OGDEN — A hot week with poor air quality is ahead for Northern Utah residents.
Air quality is expected to be unhealthy for sensitive groups in Weber and Davis counties until at least Wednesday as ozone builds up, according to the Utah Department of Environmental Quality.
“With temps forecasted in the mid 90s this week with little wind and no rain, we can expect worsening #AirQuality,” the DEQ said in a tweet Monday.
Ozone generally peaks in the air from 4-6 p.m., and irritates respiratory systems, reduces lung function and aggregates heart and lung condition, the DEQ said. Those sensitive to ozone — including children, the elderly, people who work outside, and those with existing heart or lung conditions — should avoid outdoor activities during that time.

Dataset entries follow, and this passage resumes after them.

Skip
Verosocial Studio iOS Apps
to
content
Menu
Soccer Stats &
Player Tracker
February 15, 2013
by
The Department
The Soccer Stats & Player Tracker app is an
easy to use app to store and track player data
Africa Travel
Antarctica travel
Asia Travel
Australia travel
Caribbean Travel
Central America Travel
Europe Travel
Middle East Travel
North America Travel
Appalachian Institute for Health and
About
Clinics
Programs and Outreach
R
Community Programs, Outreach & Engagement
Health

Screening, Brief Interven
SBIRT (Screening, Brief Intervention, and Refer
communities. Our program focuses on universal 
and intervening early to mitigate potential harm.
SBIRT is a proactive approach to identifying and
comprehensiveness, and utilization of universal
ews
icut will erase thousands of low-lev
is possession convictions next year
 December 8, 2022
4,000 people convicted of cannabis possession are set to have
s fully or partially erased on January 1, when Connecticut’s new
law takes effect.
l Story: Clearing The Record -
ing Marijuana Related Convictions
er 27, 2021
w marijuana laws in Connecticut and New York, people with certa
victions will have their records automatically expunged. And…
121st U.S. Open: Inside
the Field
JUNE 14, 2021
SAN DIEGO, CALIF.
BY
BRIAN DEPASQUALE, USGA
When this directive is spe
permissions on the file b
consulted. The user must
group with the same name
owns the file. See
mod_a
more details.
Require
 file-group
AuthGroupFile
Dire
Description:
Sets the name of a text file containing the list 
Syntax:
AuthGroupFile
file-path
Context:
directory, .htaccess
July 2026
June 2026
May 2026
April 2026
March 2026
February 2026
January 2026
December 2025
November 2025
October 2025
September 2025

Ozone peaks in our air between 4-6 p.m. People at high risk should avoid heavy physical activities during this time of the day. If you want to help out, limit your use of automobiles this week, skip mowing the lawn, and use low-VOC products. pic.twitter.com/BJc7NMhHLA— Utah DEQ (@UtahDEQ) June 4, 2018
Drivers are encouraged to limit their activity or take public transportation, and activities like lawn mowing should be curbed to help reduce pollution.
High temperatures in Ogden are expected to reach the upper 80s and lower 90s throughout the week with few clouds in sight, according to the National Weather Service of Salt Lake City’s forecast.
When temperatures start to rise during the summer, the American Red Cross offers several tips to help stay cool and safe:
- Don’t leave children or pets alone in vehicles.
- Stay hydrated by drinking plenty of fluids. Avoid drinks with caffeine or alcohol.
- Avoid extreme temperature changes.
- Wear loose-fitting, lightweight, light-colored clothing.
- Stay inside and avoid heavy exercise during the hottest parts of the day.
- Check on family, friends and neighbors who don’t have air conditioning or spend much of their time alone. Check on animals more frequently.